• _The records_:
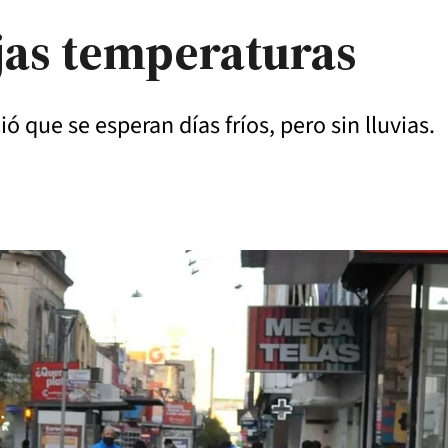
jas temperaturas
 que se esperan días fríos, pero sin lluvias.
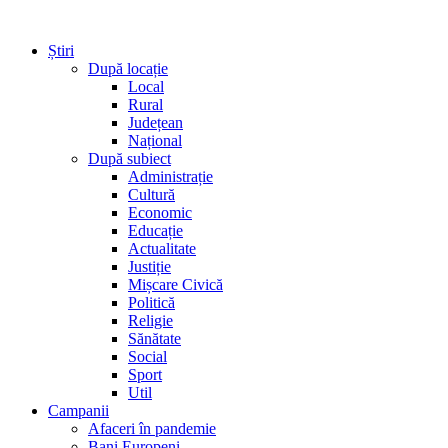
Știri
După locație
Local
Rural
Județean
Național
După subiect
Administrație
Cultură
Economic
Educație
Actualitate
Justiție
Mișcare Civică
Politică
Religie
Sănătate
Social
Sport
Util
Campanii
Afaceri în pandemie
Bani Europeni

• _Task details_:
Please give the material above again in full, with no pictures in your version.

• _Solution_:
jas temperaturas
 que se esperan días fríos, pero sin lluvias.
Știri
După locație
Local
Rural
Județean
Național
După subiect
Administrație
Cultură
Economic
Educație
Actualitate
Justiție
Mișcare Civică
Politică
Religie
Sănătate
Social
Sport
Util
Campanii
Afaceri în pandemie
Bani Europeni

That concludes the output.